* Problem description *
The answer must consist only of the lines in the records below from the line with "certified operators ensure" to the line with "of the disjuncti", both included, copied word for word with every picture left out.

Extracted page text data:
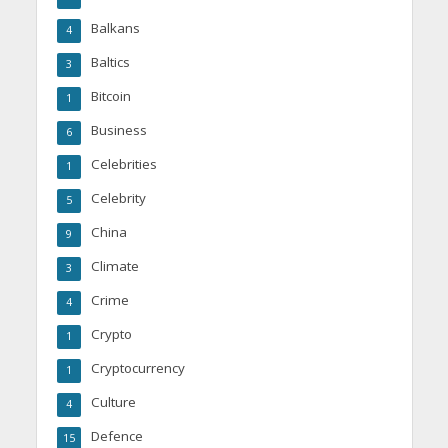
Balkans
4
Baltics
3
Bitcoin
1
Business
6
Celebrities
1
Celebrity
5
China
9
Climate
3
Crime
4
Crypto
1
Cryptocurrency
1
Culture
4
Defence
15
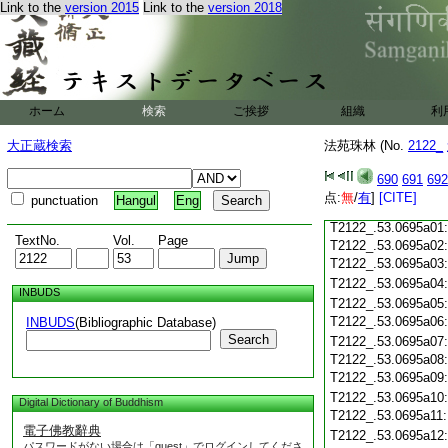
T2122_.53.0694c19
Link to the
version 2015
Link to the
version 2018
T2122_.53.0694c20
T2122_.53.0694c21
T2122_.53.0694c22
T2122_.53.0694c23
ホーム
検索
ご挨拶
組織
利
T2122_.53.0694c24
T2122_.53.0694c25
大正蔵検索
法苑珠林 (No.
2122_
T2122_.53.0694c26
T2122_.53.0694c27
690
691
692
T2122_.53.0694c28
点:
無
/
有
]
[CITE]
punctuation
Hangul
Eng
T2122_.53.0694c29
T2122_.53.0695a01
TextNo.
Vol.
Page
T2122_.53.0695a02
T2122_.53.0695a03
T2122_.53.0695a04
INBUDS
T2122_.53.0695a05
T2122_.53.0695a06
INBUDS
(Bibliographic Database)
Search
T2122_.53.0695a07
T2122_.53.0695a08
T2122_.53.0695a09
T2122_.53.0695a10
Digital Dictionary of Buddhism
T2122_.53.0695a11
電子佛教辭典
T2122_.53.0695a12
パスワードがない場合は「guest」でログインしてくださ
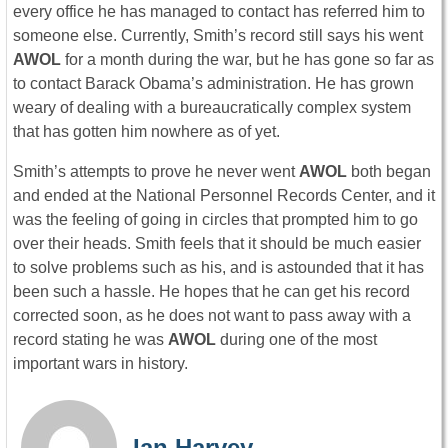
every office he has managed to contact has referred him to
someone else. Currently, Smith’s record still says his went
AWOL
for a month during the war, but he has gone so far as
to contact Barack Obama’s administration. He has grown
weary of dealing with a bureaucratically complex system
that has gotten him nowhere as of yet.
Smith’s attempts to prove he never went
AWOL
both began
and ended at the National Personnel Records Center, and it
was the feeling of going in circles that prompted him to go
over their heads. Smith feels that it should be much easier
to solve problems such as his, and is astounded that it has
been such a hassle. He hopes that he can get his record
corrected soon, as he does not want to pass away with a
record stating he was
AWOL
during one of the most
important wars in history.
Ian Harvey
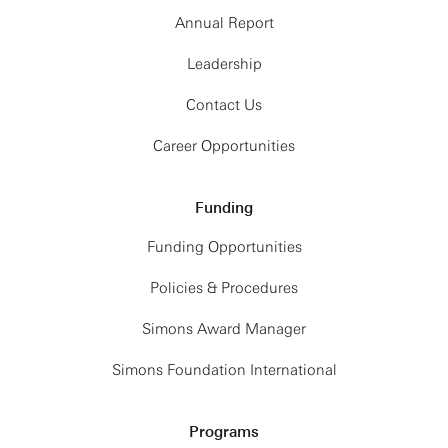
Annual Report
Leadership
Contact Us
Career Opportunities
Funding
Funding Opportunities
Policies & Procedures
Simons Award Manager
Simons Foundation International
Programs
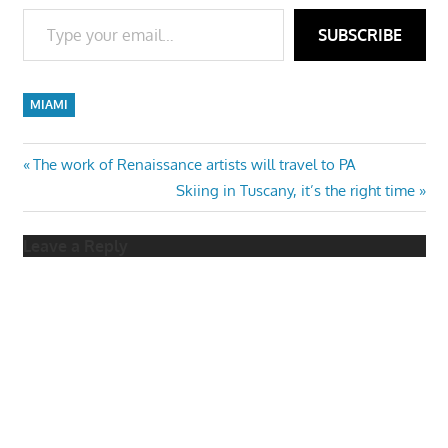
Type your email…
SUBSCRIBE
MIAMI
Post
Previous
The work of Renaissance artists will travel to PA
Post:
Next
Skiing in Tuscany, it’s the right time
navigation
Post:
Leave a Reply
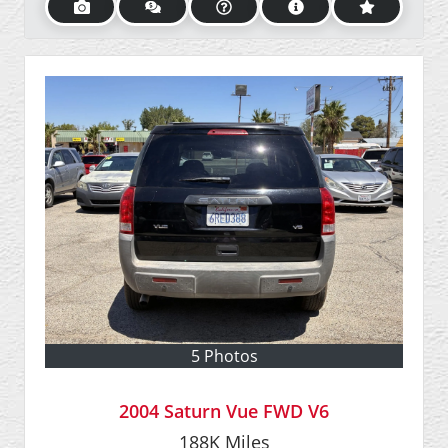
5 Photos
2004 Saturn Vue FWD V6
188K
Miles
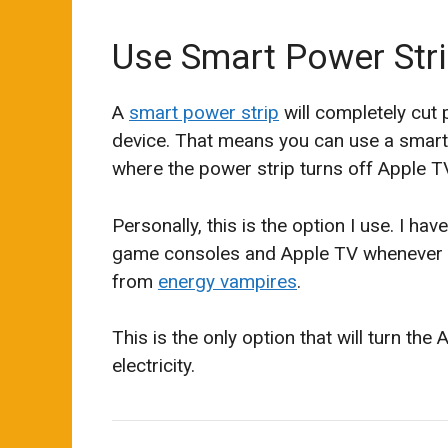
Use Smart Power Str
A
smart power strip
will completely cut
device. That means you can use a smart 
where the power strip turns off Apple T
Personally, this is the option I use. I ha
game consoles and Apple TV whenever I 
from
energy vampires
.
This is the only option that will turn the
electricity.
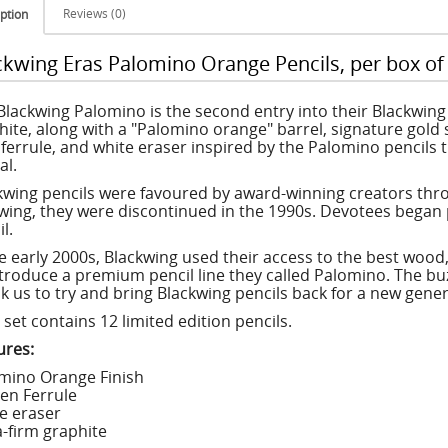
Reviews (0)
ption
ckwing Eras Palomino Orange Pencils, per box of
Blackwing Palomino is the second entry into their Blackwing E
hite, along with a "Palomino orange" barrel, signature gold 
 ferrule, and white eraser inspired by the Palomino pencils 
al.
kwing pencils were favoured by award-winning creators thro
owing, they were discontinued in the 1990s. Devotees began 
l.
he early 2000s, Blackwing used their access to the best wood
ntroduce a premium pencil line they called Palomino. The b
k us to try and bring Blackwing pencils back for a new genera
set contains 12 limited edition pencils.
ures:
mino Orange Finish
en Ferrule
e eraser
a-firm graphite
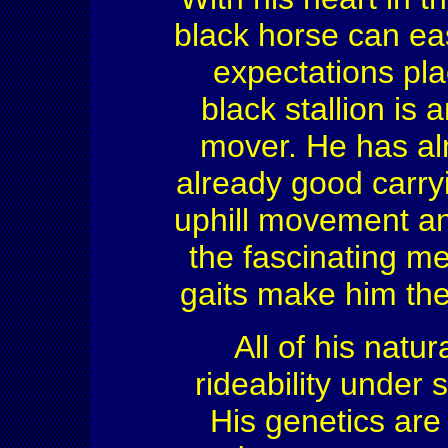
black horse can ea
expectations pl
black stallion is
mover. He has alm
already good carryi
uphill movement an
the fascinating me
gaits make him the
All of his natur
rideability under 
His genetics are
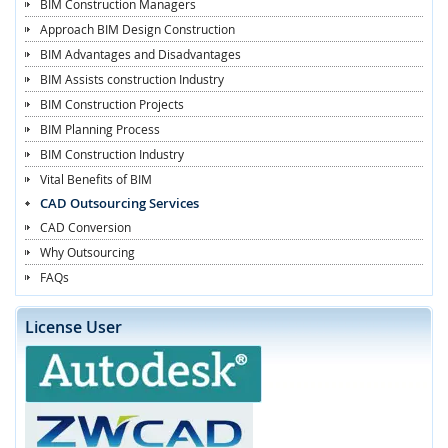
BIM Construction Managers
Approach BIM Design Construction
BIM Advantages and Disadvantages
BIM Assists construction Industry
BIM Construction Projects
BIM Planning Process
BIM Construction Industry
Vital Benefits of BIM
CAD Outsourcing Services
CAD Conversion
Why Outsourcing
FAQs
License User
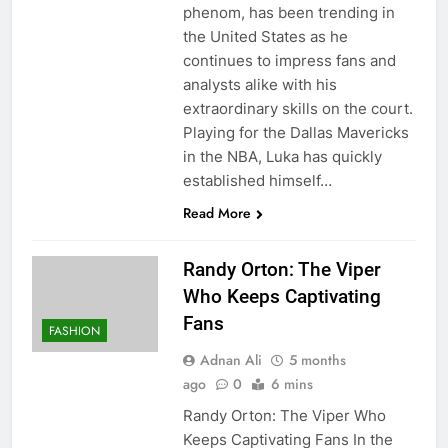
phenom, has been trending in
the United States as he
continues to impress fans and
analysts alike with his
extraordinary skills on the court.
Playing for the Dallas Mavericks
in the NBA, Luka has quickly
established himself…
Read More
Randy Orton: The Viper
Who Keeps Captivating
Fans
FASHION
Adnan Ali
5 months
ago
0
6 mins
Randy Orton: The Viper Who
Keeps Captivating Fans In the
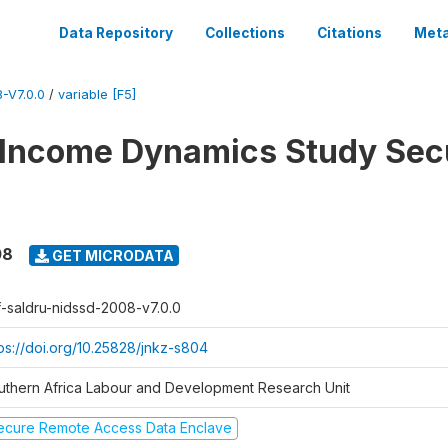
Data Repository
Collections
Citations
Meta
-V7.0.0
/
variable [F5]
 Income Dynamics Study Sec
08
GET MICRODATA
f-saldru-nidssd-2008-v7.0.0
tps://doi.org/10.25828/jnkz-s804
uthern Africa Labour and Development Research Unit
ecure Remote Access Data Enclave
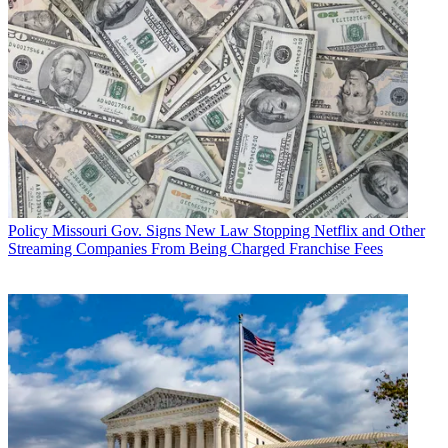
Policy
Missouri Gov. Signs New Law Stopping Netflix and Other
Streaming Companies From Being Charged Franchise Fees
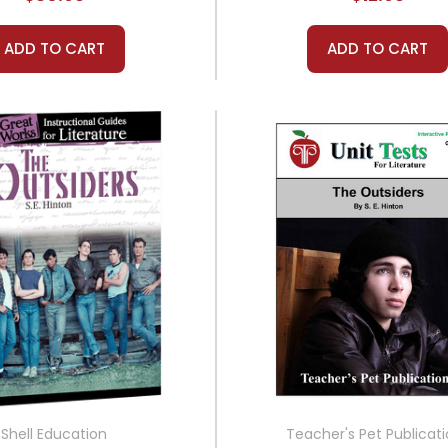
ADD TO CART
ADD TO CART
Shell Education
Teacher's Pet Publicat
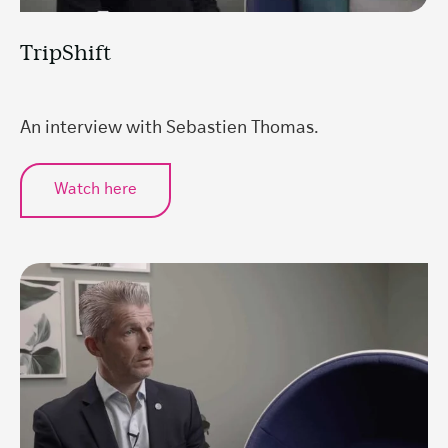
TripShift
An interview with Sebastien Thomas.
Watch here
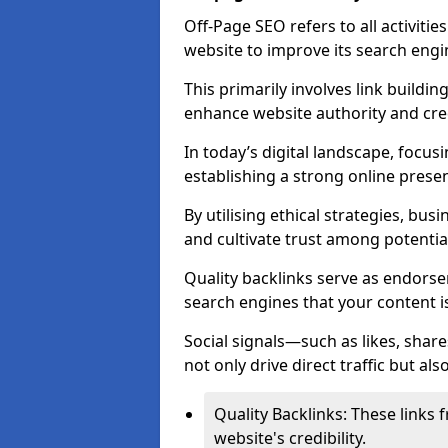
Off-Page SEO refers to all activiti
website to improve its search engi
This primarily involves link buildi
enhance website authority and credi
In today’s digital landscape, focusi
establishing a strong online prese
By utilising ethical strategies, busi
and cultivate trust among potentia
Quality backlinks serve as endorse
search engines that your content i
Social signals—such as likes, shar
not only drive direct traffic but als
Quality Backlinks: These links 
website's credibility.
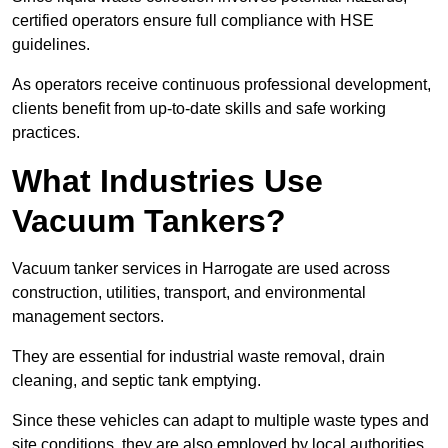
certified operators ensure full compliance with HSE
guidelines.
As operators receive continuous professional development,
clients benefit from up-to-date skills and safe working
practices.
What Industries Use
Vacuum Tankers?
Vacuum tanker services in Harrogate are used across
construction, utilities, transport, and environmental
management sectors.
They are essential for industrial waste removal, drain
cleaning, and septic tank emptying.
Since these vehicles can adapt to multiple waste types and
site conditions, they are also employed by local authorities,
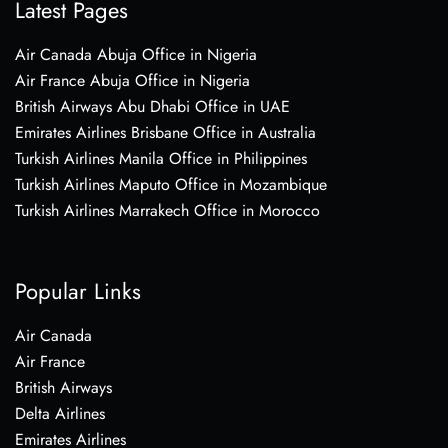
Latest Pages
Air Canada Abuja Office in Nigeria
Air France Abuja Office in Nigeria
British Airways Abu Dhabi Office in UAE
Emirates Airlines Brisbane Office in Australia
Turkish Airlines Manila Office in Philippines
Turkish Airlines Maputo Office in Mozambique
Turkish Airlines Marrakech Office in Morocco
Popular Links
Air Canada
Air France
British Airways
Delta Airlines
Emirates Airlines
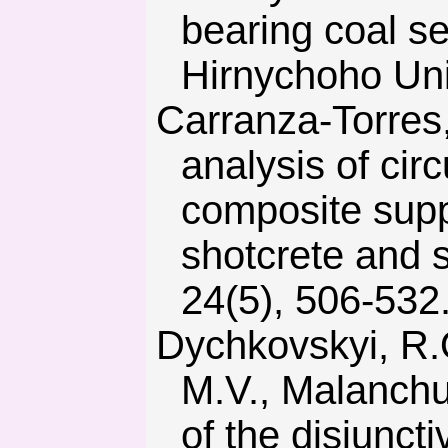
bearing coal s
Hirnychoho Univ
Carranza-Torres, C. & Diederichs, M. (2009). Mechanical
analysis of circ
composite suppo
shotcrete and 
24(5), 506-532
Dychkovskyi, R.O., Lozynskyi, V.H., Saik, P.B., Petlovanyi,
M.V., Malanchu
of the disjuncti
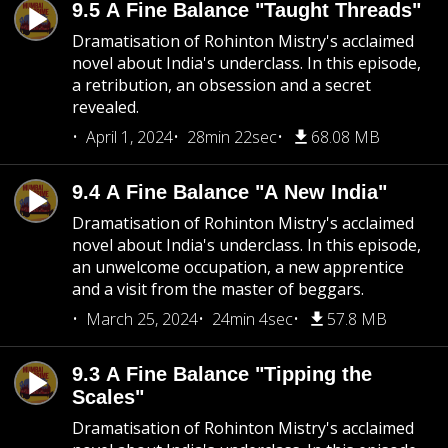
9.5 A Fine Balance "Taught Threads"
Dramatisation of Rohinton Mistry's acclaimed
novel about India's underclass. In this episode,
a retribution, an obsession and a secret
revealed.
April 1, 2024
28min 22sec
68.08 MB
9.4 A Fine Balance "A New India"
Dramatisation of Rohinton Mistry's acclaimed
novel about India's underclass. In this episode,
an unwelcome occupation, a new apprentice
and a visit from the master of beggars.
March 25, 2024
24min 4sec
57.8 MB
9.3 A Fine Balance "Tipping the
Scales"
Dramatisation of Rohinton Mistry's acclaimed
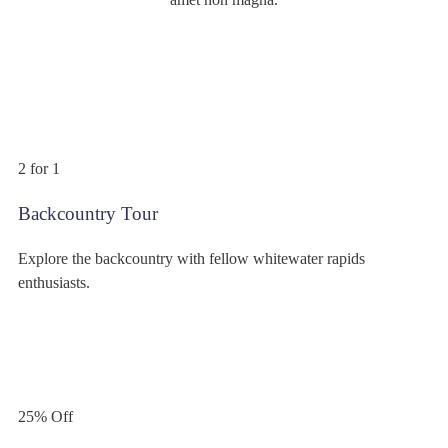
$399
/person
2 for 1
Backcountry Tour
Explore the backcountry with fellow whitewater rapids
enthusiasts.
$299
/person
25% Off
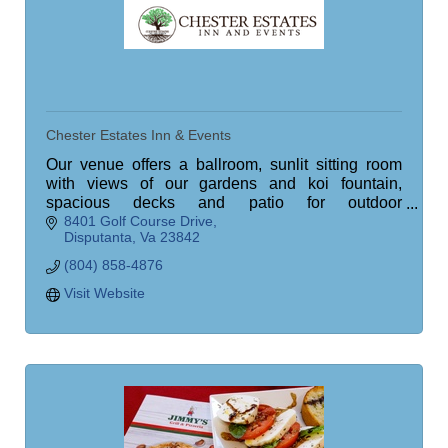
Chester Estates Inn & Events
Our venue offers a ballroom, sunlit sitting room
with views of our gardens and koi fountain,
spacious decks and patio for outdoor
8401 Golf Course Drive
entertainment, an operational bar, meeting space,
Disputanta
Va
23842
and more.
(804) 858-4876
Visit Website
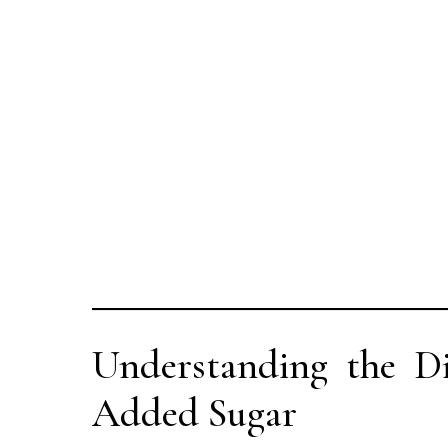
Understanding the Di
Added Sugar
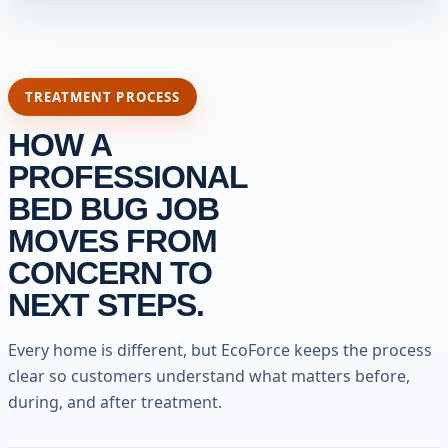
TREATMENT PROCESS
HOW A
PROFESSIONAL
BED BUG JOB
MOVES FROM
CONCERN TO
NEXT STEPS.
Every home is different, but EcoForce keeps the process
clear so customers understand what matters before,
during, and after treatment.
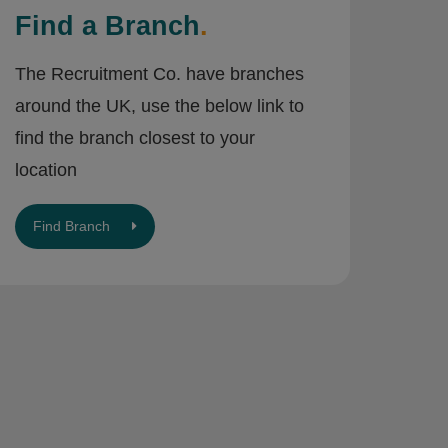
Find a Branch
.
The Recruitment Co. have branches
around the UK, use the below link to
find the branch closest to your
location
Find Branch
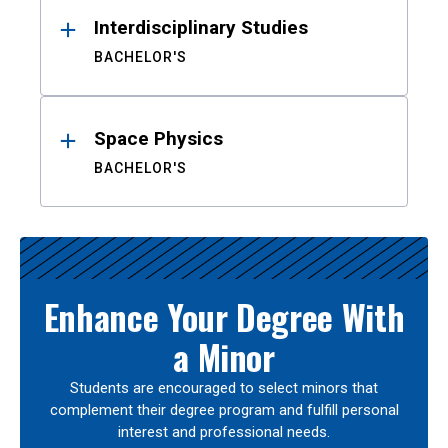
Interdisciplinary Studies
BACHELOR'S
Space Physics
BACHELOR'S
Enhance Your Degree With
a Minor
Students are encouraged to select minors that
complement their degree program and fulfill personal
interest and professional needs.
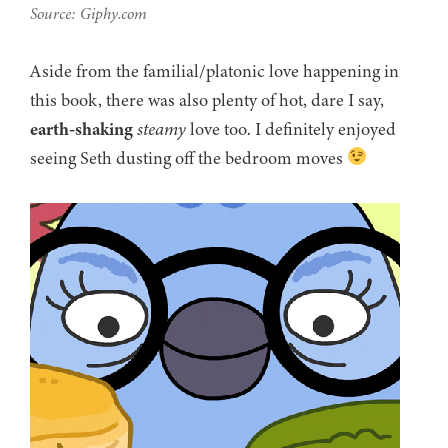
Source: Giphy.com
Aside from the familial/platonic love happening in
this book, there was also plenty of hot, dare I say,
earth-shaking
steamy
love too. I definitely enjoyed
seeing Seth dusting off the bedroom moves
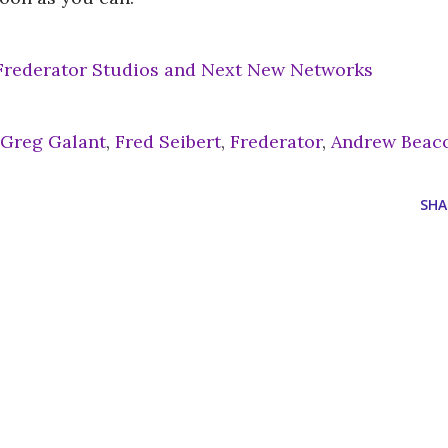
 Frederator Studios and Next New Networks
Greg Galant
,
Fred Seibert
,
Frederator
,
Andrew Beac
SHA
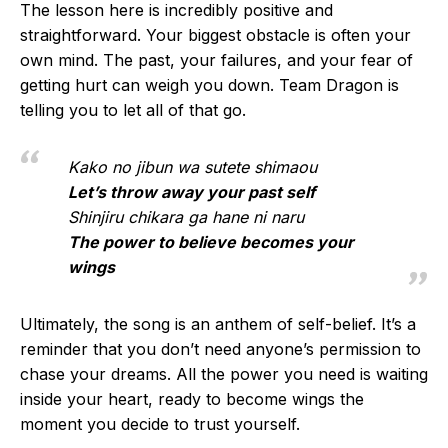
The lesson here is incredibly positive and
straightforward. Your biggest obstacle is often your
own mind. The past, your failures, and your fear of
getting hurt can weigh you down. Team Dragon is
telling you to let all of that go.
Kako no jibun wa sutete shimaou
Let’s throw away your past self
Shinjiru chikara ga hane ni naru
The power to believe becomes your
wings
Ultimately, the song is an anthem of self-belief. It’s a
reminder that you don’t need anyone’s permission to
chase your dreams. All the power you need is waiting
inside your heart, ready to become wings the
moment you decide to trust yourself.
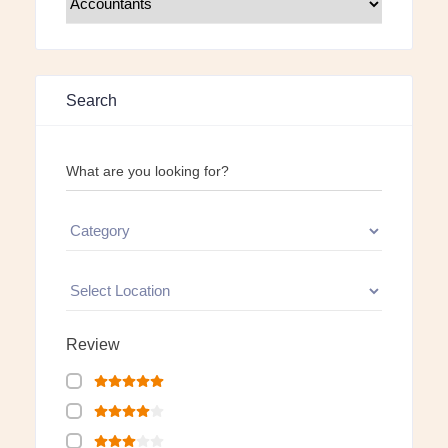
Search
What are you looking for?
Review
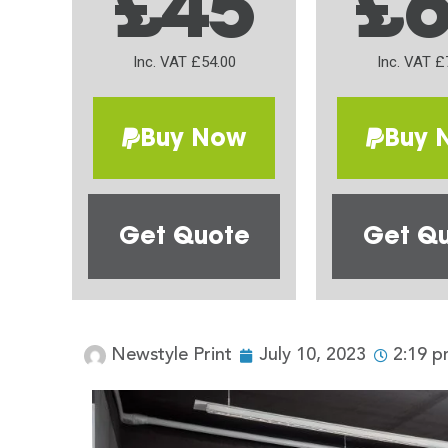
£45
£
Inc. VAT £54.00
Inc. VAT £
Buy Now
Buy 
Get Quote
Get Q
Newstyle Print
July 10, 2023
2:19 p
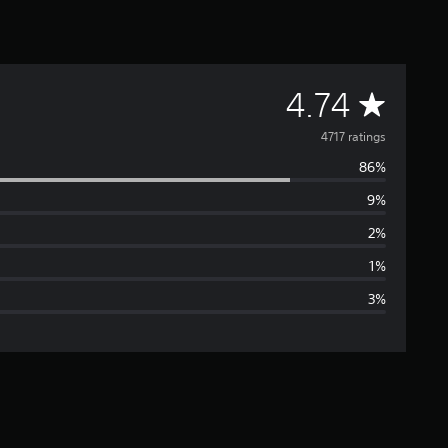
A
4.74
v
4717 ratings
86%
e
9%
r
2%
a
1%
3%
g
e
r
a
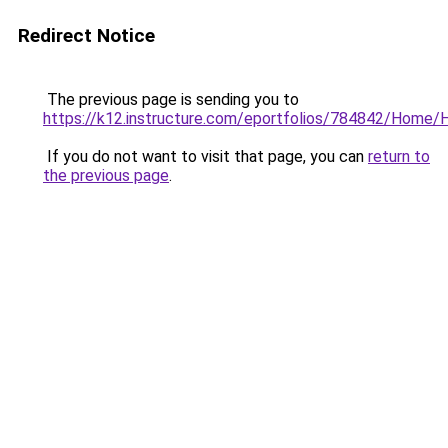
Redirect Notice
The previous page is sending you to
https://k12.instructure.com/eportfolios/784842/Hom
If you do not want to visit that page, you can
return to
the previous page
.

* Finished task *
certified operators ensure full compliance with HSE
guidelines.
As operators receive continuous professional development,
clients benefit from up-to-date skills and safe working
practices.
What Industries Use
Vacuum Tankers?
Vacuum tanker services in Harrogate are used across
construction, utilities, transport, and environmental
management sectors.
They are essential for industrial waste removal, drain
cleaning, and septic tank emptying.
Since these vehicles can adapt to multiple waste types and
site conditions, they are also employed by local authorities,
Latest Pages
Air Canada Abuja Office in Nigeria
Air France Abuja Office in Nigeria
British Airways Abu Dhabi Office in UAE
Emirates Airlines Brisbane Office in Australia
Turkish Airlines Manila Office in Philippines
Turkish Airlines Maputo Office in Mozambique
Turkish Airlines Marrakech Office in Morocco
Popular Links
Air Canada
Air France
British Airways
Delta Airlines
Emirates Airlines
bearing coal s
Hirnychoho Univ
Carranza-Torres, C. & Diederichs, M. (2009). Mechanical
analysis of circ
composite suppo
shotcrete and 
24(5), 506-532
Dychkovskyi, R.O., Lozynskyi, V.H., Saik, P.B., Petlovanyi,
M.V., Malanchu
of the disjuncti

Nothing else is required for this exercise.